Host Cell Recognition of Salmonella Typhimurium

鼠伤寒沙门氏菌的宿主细胞识别

• 批准号: 6664789
• 负责人: THOMAS G PISTOLE
• 金额: $ 14万
• 依托单位: UNIVERSITY OF NEW HAMPSHIRE
• 依托单位国家: 美国
• 财政年份: 2000
• 资助国家: 美国
• 起止时间: 2000-05-01 至 2006-08-31
• 项目状态: 已结题
• 来源: https://reporter.nih.gov/project-details/6664789
• 关键词: Salmonella food poisoning; Salmonella typhimurium; bacterial toxins; bactericidal immunity; bacteriophage P22; cell adhesion; cell line; clinical research; confocal scanning microscopy; flow cytometry; fluorescence microscopy; gastrointestinal epithelium; genetic transduction; host organism interaction; human subject; laboratory rabbit; lipopolysaccharides; macrophage; membrane proteins; molecular shape; neutrophil; pore forming protein; protein binding; protein purification; virus antigen; virus envelope

DESCRIPTION (provided by applicant): Salmonellosis continues to be a major infectious disease in both the United States and elsewhere. The overall goal of this project is to gain a better understanding of the early events that occur during Salmonella infections. The proposed studies focus on the initial interactions of salmonellae with host defense cells, specifically neutrophils and macrophages. The first objective is to determine whether structures found on the outer surface of Salmonella, known as porins, are involved in the recognition of this pathogen by human neutrophils. Porin-deficient mutants will be compared with their corresponding wildtype counterparts in their ability to adhere to and be internalized and killed by these neutrophils. Microbial attachment will be measured using flow cytometry and fluorescence microscopy and internalization and killing, by viability assays. The second objective is to determine whether neutrophils that have passed across a model intestinal epithelial cell layer are modified in their ability to recognize and to kill Salmonella. A model has been developed in which Salmonella initiate a series of events in the intestine that result in the migration of neutrophils into the lumen. The goal of this study is to determine whether these neutrophils exhibit an enhanced ability to detect and kill these bacterial pathogens. The third objective focuses on the ability of purified porins to block the attachment of Salmonella to host defense cells. Highly purified porins and porin-lipopolysaccharide complexes will be used in in vitro competition studies. Taken together, these studies are expected to provide a better understanding of the early cellular events in Salmonella infections.

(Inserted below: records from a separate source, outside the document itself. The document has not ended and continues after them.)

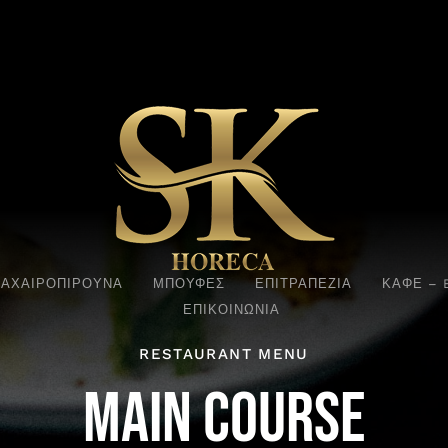
ΑΧΑΙΡΟΠΙΡΟΥΝΑ
ΜΠΟΥΦΕΣ
ΕΠΙΤΡΑΠΕΖΙΑ
ΚΑΦΕ – 
ΕΠΙΚΟΙΝΩΝΙΑ
RESTAURANT MENU
MAIN COURSE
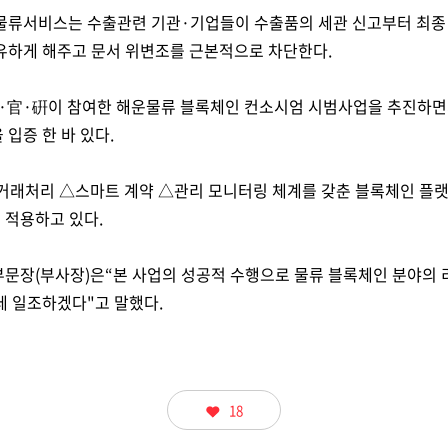
물류서비스는 수출관련 기관·기업들이 수출품의 세관 신고부터 최종
유하게 해주고 문서 위변조를 근본적으로 차단한다.
 民·官·硏이 참여한 해운물류 블록체인 컨소시엄 시범사업을 추진하
입증 한 바 있다.
거래처리 △스마트 계약 △관리 모니터링 체계를 갖춘 블록체인 플랫
 적용하고 있다.
부문장(부사장)은“본 사업의 성공적 수행으로 물류 블록체인 분야의 
데 일조하겠다"고 말했다.
18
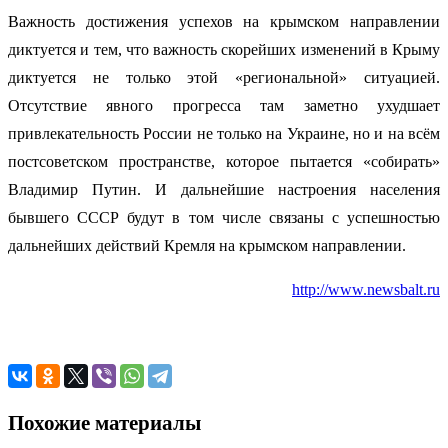
Важность достижения успехов на крымском направлении
диктуется и тем, что важность скорейших изменений в Крыму
диктуется не только этой «региональной» ситуацией.
Отсутствие явного прогресса там заметно ухудшает
привлекательность России не только на Украине, но и на всём
постсоветском пространстве, которое пытается «собирать»
Владимир Путин. И дальнейшие настроения населения
бывшего СССР будут в том числе связаны с успешностью
дальнейших действий Кремля на крымском направлении.
http://www.newsbalt.ru
Похожие материалы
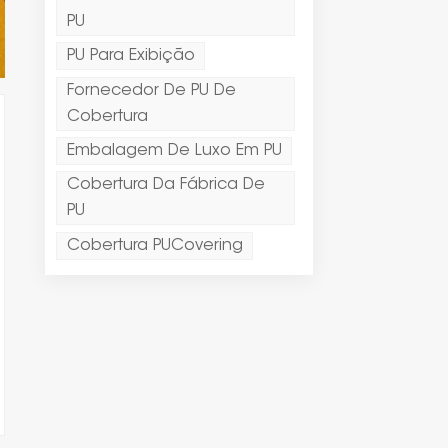
PU
PU Para Exibição
Fornecedor De PU De
Cobertura
Embalagem De Luxo Em PU
Cobertura Da Fábrica De
PU
Cobertura PUCovering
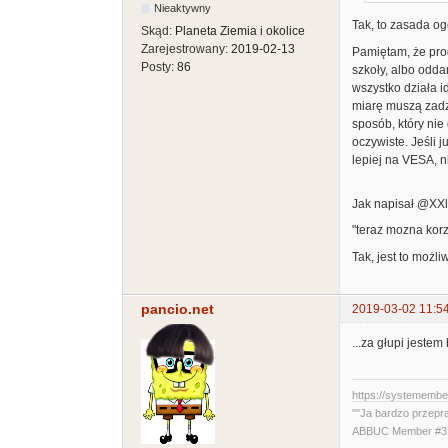
Nieaktywny
Tak, to zasada o
Skąd:
Planeta Ziemia i okolice
Zarejestrowany:
2019-02-13
Pamiętam, że prog
Posty:
86
szkoły, albo odd
wszystko działa i
miarę muszą zadz
sposób, który nie
oczywiste. Jeśli 
lepiej na VESA, n
Jak napisał @XXl
"teraz mozna kor
Tak, jest to możl
pancio.net
2019-03-02 11:5
...za głupi jestem
https://systememb
""Ja bardzo przepr
ABBUC Member #319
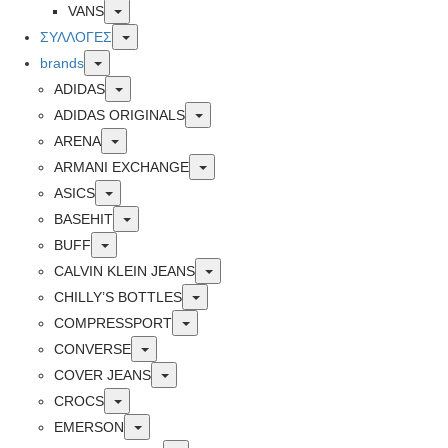
Toggle
VANS
Toggle
ΣΥΛΛΟΓΕΣ
Toggle
brands
Toggle
ADIDAS
Toggle
ADIDAS ORIGINALS
Toggle
ARENA
Toggle
ARMANI EXCHANGE
Toggle
ASICS
Toggle
BASEHIT
Toggle
BUFF
Toggle
CALVIN KLEIN JEANS
Toggle
CHILLY’S BOTTLES
Toggle
COMPRESSPORT
Toggle
CONVERSE
Toggle
COVER JEANS
Toggle
CROCS
Toggle
EMERSON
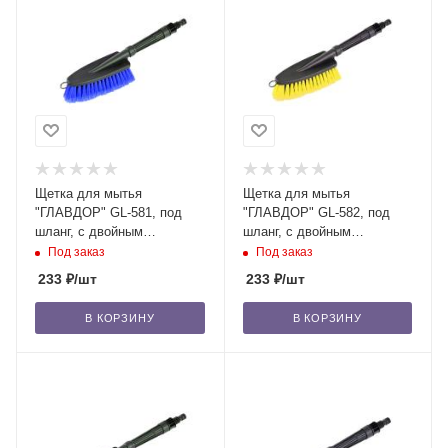
Щетка для мытья
Щетка для мытья
"ГЛАВДОР" GL-581, под
"ГЛАВДОР" GL-582, под
шланг, с двойным
шланг, с двойным
клапаном, голубая /30
клапаном, желтая /30
Под заказ
Под заказ
233
₽
/шт
233
₽
/шт
В КОРЗИНУ
В КОРЗИНУ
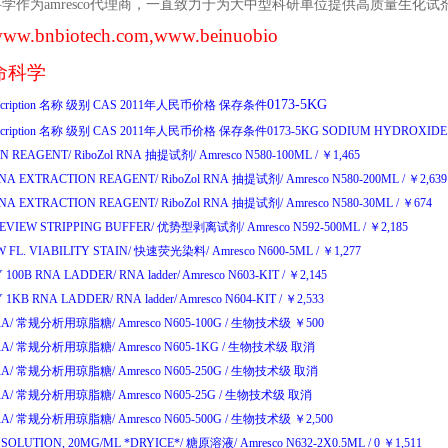
科学作为
amresco
代理商，一直致力于为大中型科研单位提供高质量生化试
ww.bnbiotech.com
,www.beinuobio
命科学
0173-5KG
cription
名称
级别
CAS
2011
年人民币价格
保存条件
cription
名称
级别
CAS
2011
年人民币价格
保存条件
0173-5KG
SODIUM
HYDROXID
N REAGENT/
RiboZol RNA
抽提试剂
/
Amresco N580-100ML
/
￥
1,465
RNA EXTRACTION REAGENT/
RiboZol RNA
抽提试剂
/
Amresco N580-200ML
/
￥
2,63
RNA EXTRACTION REAGENT/
RiboZol RNA
抽提试剂
/
Amresco N580-30ML
/
￥
674
EVIEW STRIPPING BUFFER/
优势型剥离试剂
/
Amresco N592-500ML
/
￥
2,185
 FL. VIABILITY STAIN/
快速荧光染料
/
Amresco N600-5ML
/
￥
1,277
 100B RNA LADDER/
RNA ladder/
Amresco N603-KIT
/
￥
2,145
 1KB RNA LADDER/
RNA ladder/
Amresco N604-KIT
/
￥
2,533
A/
常规分析用琼脂糖
/
Amresco N605-100G
/
生物技术级
￥
500
A/
常规分析用琼脂糖
/
Amresco N605-1KG
/
生物技术级
取消
A/
常规分析用琼脂糖
/
Amresco N605-250G
/
生物技术级
取消
A/
常规分析用琼脂糖
/
Amresco N605-25G
/
生物技术级
取消
A/
常规分析用琼脂糖
/
Amresco N605-500G
/
生物技术级
￥
2,500
SOLUTION, 20MG/ML *DRYICE*/
糖原溶液
/
Amresco N632-2X0.5ML
/
0
￥
1,511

描述（由申请人提供）：沙门氏菌病仍然是美国和其他地方的主要传染病。 该项目的总体目标是更好地了解沙门氏菌感染期间发生的早期事件。 拟议的研究重点是沙门氏菌与宿主防御细胞（特别是中性粒细胞和巨噬细胞）的初始相互作用。 第一个目标是确定沙门氏菌外表面发现的结构（称为孔蛋白）是否参与人类中性粒细胞对该病原体的识别。 将孔蛋白缺陷突变体与相应的野生型突变体粘附并被这些中性粒细胞内化和杀死的能力进行比较。 将使用流式细胞术和荧光显微镜测量微生物附着，并通过活力测定来测量内化和杀灭。 第二个目标是确定穿过模型肠上皮细胞层的中性粒细胞识别和杀死沙门氏菌的能力是否发生改变。 已经开发出一种模型，其中沙门氏菌在肠道中引发一系列事件，导致中性粒细胞迁移到管腔中。 这项研究的目的是确定这些中性粒细胞是否表现出增强的检测和杀死这些细菌病原体的能力。 第三个目标集中于纯化的孔蛋白阻止沙门氏菌附着于宿主防御细胞的能力。 高度纯化的孔蛋白和孔蛋白-脂多糖复合物将用于体外竞争研究。 总而言之，这些研究有望更好地了解沙门氏菌感染的早期细胞事件。